Entries shown:

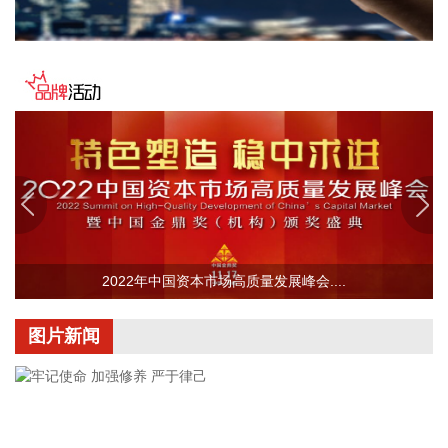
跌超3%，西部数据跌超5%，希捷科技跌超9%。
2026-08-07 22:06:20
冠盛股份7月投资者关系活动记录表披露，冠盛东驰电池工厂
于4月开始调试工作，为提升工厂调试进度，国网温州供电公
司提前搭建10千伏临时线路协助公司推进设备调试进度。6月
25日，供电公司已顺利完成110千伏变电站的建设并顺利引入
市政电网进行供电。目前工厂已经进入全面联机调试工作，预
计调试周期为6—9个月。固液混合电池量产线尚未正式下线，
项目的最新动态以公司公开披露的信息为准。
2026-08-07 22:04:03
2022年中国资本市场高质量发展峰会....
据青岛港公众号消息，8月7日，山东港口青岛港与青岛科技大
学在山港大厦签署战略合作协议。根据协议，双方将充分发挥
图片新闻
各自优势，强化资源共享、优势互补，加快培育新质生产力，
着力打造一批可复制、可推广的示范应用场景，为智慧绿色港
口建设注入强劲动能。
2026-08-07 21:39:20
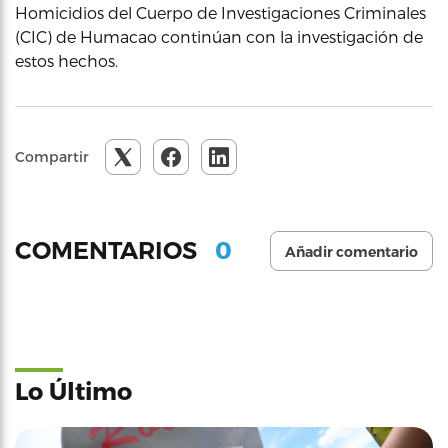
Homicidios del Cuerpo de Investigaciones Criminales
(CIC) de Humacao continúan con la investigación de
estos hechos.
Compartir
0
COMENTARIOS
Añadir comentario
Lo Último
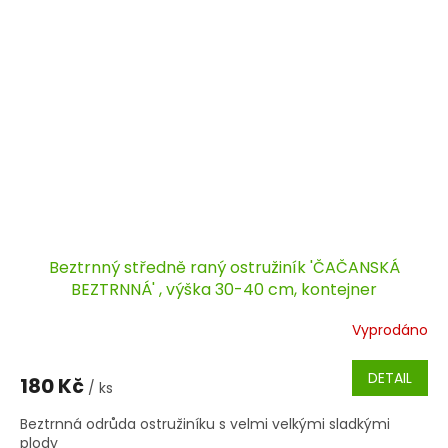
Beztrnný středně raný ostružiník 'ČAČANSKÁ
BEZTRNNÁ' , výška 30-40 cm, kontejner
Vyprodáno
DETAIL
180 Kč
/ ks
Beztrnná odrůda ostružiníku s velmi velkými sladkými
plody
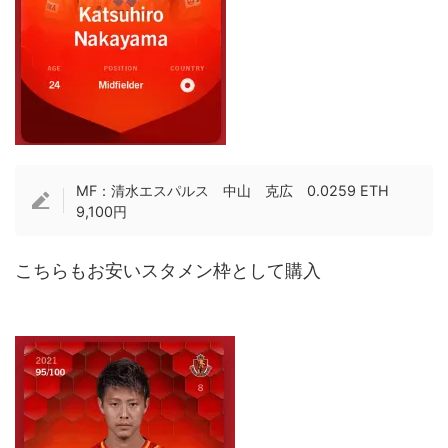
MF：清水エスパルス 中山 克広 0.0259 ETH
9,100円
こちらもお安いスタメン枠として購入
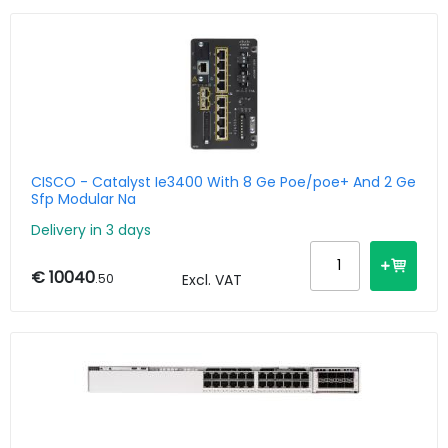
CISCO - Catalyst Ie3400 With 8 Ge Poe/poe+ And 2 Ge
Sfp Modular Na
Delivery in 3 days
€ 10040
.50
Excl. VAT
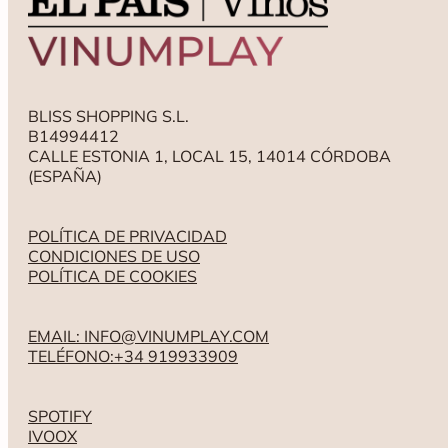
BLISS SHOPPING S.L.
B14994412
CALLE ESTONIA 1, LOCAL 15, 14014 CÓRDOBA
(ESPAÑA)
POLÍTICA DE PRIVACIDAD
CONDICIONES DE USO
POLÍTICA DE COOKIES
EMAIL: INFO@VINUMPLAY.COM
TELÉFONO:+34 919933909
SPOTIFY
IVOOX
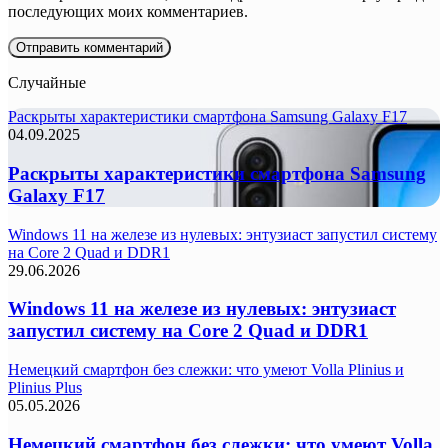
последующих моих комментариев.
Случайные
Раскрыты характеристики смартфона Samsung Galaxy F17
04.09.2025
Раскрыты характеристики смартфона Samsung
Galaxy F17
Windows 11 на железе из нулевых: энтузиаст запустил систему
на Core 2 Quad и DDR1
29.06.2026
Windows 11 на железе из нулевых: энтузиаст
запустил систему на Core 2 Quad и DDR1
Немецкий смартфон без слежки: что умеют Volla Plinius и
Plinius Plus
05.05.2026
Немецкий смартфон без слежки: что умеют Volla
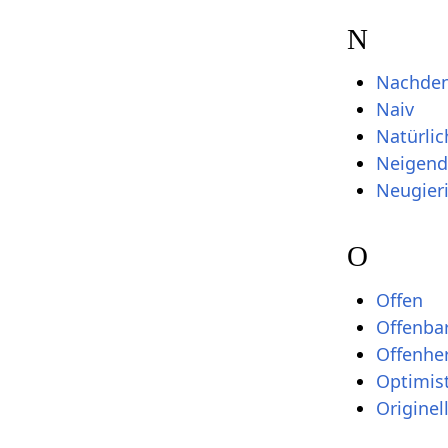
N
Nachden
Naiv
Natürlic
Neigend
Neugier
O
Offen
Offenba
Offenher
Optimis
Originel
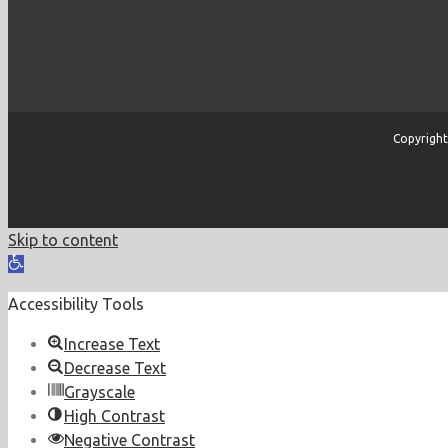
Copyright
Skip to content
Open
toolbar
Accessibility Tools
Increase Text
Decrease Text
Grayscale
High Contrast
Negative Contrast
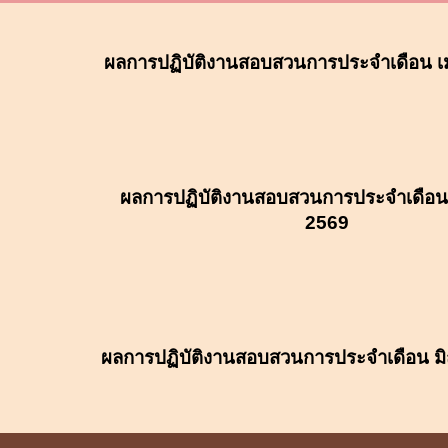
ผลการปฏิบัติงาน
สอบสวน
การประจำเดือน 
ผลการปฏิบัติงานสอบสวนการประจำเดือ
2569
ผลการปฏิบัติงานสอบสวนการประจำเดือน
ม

==

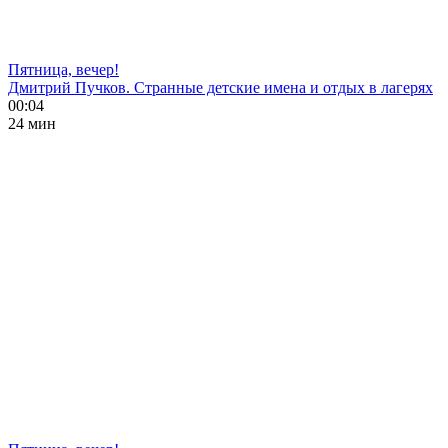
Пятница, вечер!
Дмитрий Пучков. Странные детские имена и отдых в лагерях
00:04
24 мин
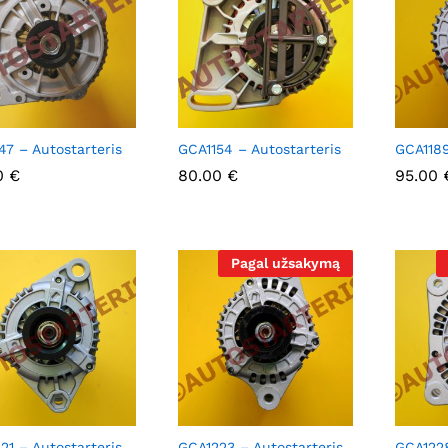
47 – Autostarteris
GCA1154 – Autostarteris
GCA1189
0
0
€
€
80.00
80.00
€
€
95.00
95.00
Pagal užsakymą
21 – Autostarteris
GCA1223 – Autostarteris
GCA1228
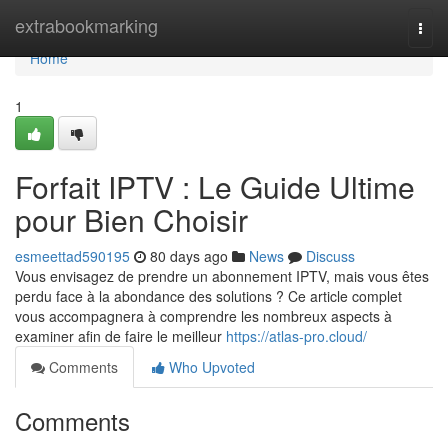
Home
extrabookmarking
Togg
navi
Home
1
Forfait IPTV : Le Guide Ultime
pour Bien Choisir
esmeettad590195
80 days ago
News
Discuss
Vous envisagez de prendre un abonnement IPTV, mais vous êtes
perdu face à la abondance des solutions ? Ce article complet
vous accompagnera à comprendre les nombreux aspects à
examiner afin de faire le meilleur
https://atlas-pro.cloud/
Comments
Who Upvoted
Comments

* * *

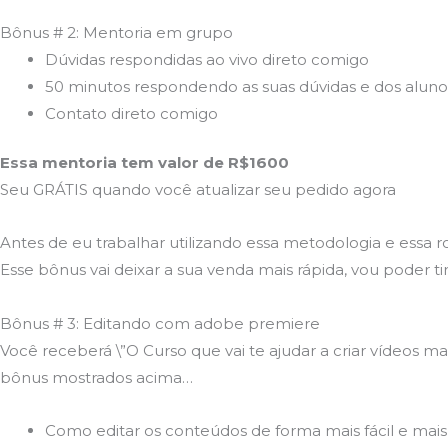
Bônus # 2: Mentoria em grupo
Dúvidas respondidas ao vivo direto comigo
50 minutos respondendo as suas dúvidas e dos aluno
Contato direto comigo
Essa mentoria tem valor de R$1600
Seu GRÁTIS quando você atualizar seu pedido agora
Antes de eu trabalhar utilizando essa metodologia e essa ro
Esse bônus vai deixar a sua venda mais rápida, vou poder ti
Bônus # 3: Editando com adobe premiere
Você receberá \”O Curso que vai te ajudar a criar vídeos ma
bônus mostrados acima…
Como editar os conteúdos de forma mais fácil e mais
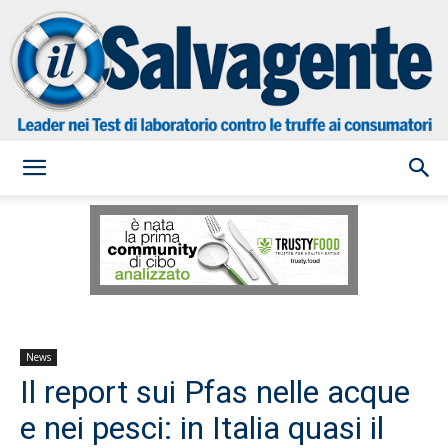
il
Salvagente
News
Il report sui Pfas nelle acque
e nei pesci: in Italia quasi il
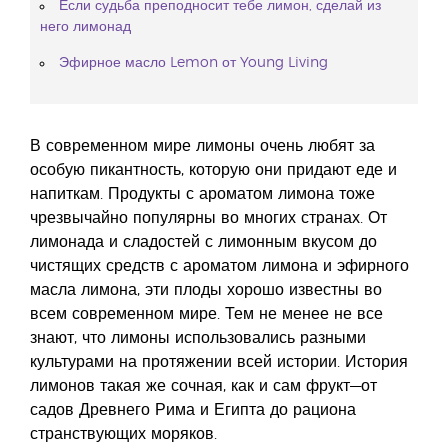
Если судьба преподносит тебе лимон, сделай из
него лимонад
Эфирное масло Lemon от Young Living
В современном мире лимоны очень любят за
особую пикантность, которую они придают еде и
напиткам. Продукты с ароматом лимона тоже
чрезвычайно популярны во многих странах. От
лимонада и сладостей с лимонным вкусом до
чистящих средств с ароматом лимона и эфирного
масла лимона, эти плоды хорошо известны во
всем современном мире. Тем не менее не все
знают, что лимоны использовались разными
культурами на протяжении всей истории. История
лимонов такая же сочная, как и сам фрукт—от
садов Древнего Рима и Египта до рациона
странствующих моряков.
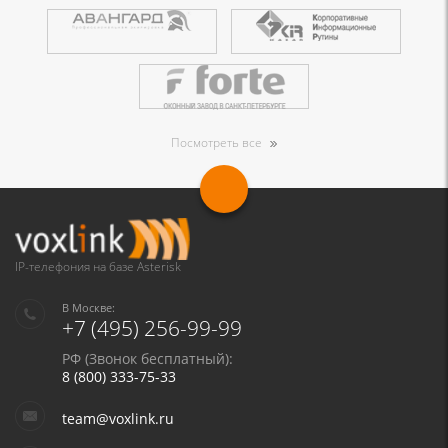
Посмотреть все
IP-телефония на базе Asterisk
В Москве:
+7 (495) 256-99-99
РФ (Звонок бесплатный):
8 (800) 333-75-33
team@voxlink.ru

Exercise prompt: Within the material, find all lines that hold the word "POLÍTICA" and show them.

Output below:
POLÍTICA DE PRIVACIDAD
POLÍTICA DE COOKIES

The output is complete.